Макензи подошла ближе к телу. Двери церкви Живого Слова были не такими красивыми, как в церквях Краеугольного Камня или Благословенного Сердца. Они выглядели по-современному и были выполнены из качественного дерева. Двери умышленно состарили так, чтобы они походили по виду на амбарные ворота.

Как и в других случаях, руки пастора Вудалла были прибиты гвоздями к двери, а ноги связаны бечёвкой. Макензи посмотрела на обнажённые половые органы и подумала, что, вывешивая тело, убийца специально акцентировал внимание на его наготе. Однако при осмотре она не увидела ничего необычного и решила, что бельё просто соскользнуло вниз, возможно, под весом впитавшейся крови. На теле было несколько кровоточащих ран. На груди виднелось несколько порезов. Спину осмотреть не было возможности, но, судя по струйкам крови, запачкавшим торс и стекающим по ногам, можно было сделать вывод, что на спине тоже было несколько ран.

А потом Макензи заметила небольшую рану, которая всколыхнула воспоминания о недавно пережитом жутком кошмаре.

В правом боку был разрез. Он был небольшим, но легко заметным. В нём чувствовалась какая-то точность и даже чистота. Макензи наклонилась ближе и указала на него рукой. «Что вы об этом думаете?» – спросила она криминалистов.

«Я тоже заметил этот разрез, – сказал тот, кто узнал пастора Вудалла. – Это резанная рана, возможно нанесённая макетным ножом вроде Х-АСТО».
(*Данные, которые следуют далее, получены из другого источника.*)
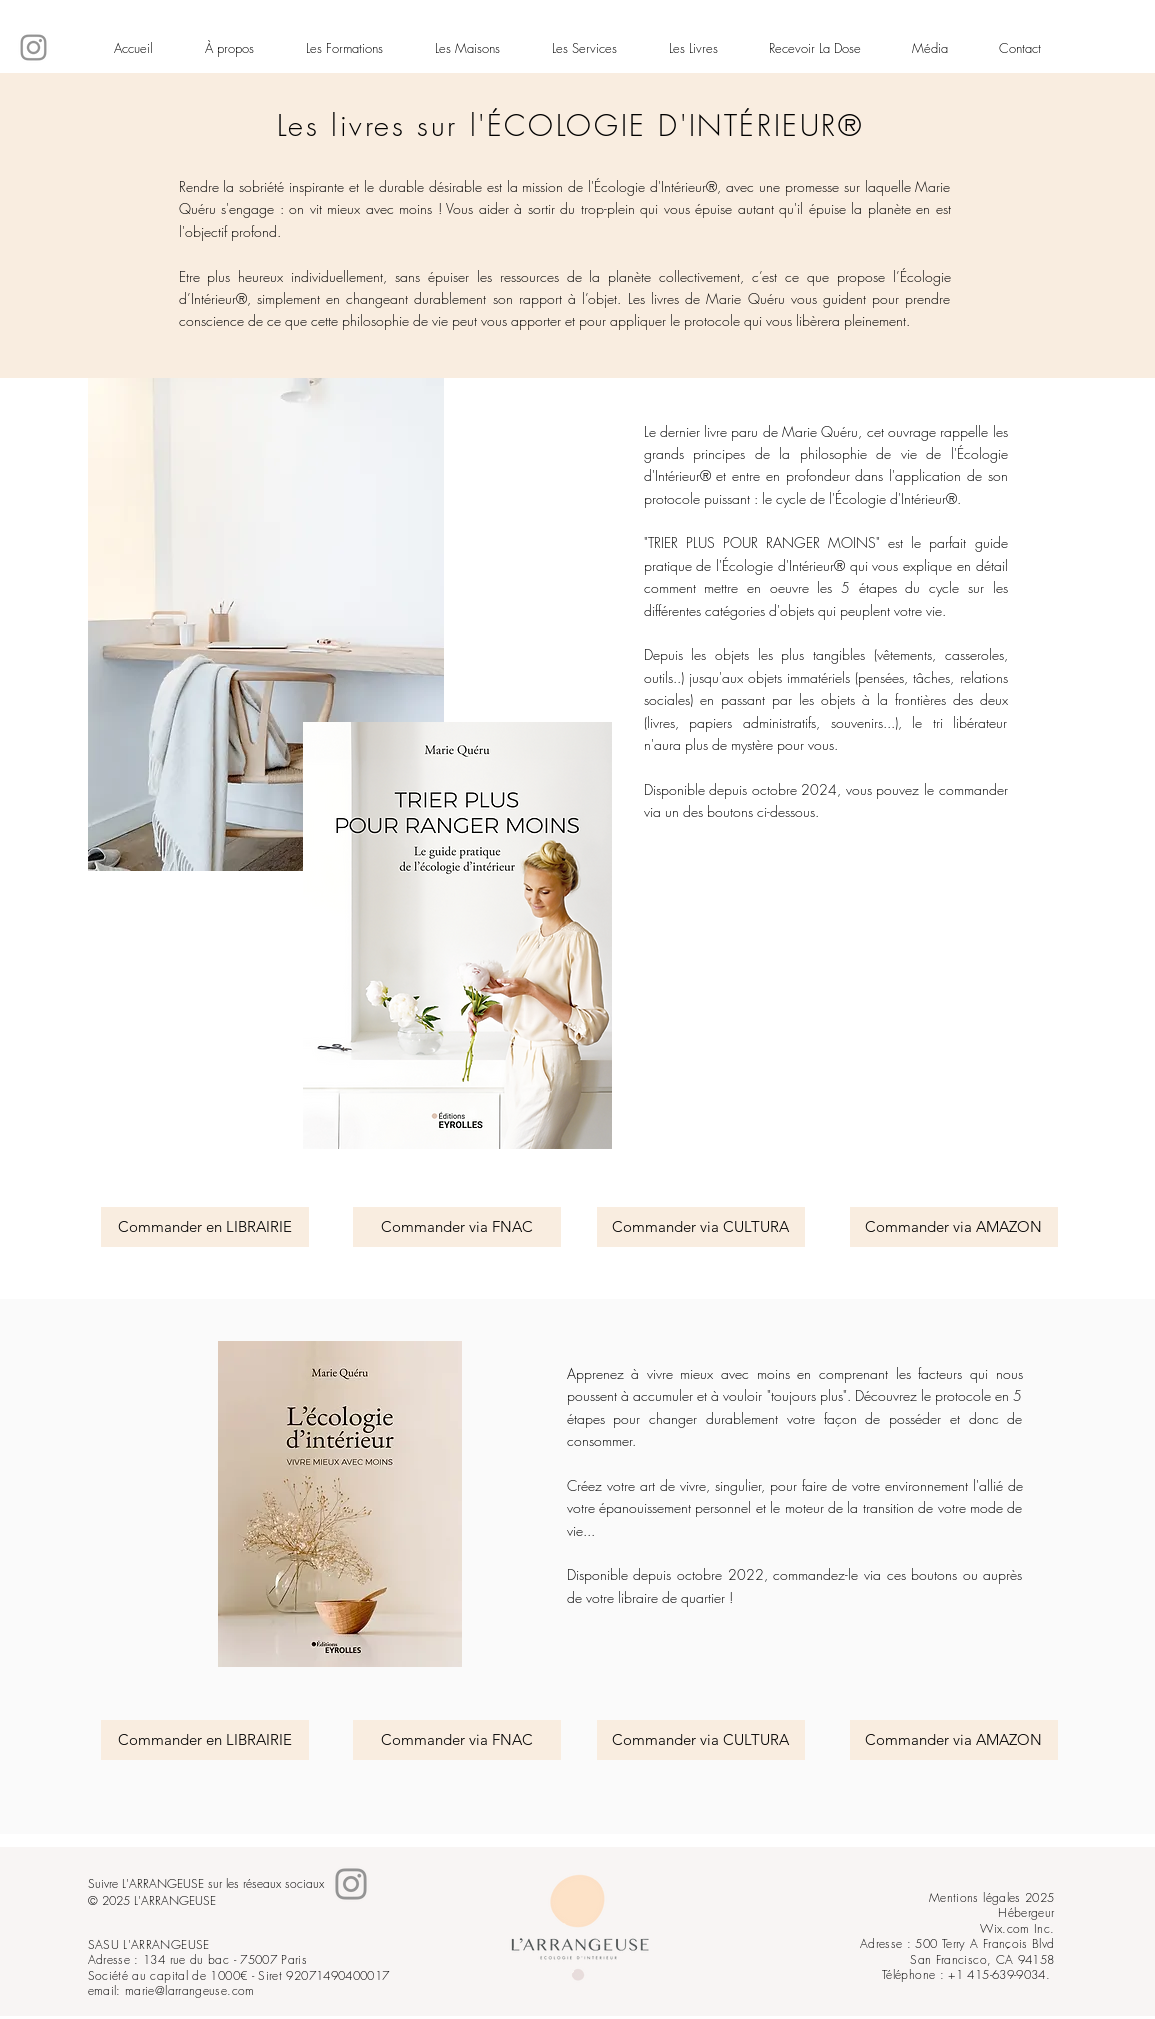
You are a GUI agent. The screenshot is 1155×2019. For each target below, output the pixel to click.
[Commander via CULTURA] (701, 1227)
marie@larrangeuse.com (190, 1990)
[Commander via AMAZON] (954, 1227)
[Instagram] (33, 47)
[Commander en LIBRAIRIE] (205, 1227)
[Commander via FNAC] (457, 1227)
«На теле есть и другие раны и порезы, – сказала Макензи. – Они были нанесены обычным ножом, я права? Углы и края…»

 

«Да. Вы верите в Бога?» – спросил эксперт.

«За последние сутки мне часто задают этот вопрос, – ответила она. – Несмотря на мой ответ, я понимаю, что означает эта рана. Именно сюда Иисуса пронзили копьём, когда он висел на кресте».

«Да, – ответила Ярдли из-за спины Макензи. – Но тогда крови не было, верно?»

«Верно, – сказала Макензи. – Согласно Писанию, из раны полилась вода».

«Зачем убийца акцентировал внимание на этой ране? – гадала она. – И почему у других жертв её не было?»

Макензи отошла назад, чтобы осмотреть место убийства со стороны, пока Ярдли разговаривала с экспертами. Это расследование и так не давало ей покоя, но эта неожиданная рана в боку Вудалла заставила её думать, что дело было ещё запутаннее, чем она изначально решила. В действиях убийцы был символизм, но это был многослойный символизм.

«Убийца всё тщательно спланировал, – подумала она. – У него есть план, и он методично ему следует. Более того, наличие этого точного разреза на теле говорит о том, что он убивает не только для того, чтобы убить, он хочет нам что-то сказать».

«Но что именно?» – тихо спросила она вслух.

В темноте ночи она стояла у входа в церковь Живого Слова, пытаясь прочитать послание, скрытое на теле мёртвого пастора.

Глава седьмая

За время, которое понадобилось Макензи, чтобы добраться от церкви Живого Слова до штаб-квартиры ФБР, пресса каким-то образом узнала о новом убийстве. Убийство отца Костаса освещали в новостях, а смерть Неда Таттла – нет. Учитывая, что сейчас речь шла об архипасторе такой статусной церкви, как Живое Слово, у новости были все шансы попасть в заголовки газет. Макензи прибыла в офис в 4:10 утра и сразу направилась в кабинет Макграта. Она решила, что подробности убийства пастора Вудалла станут основным событием утренних выпусков новостей, а к обеду о них будут говорить по всем федеральным каналам.

Она чувствовала нарастающее давление, входя в кабинет начальника. Он сидел за небольшим столом для совещаний и разговаривал с кем-то по телефону. Рядом с ним сидел Харрисон и читал что-то с экрана ноутбука. Ярдли тоже была здесь, прибыв всего на пару минут раньше Макензи. Она сидела, слушала, как Макграт говорит по телефону, и ждала дальнейших указаний.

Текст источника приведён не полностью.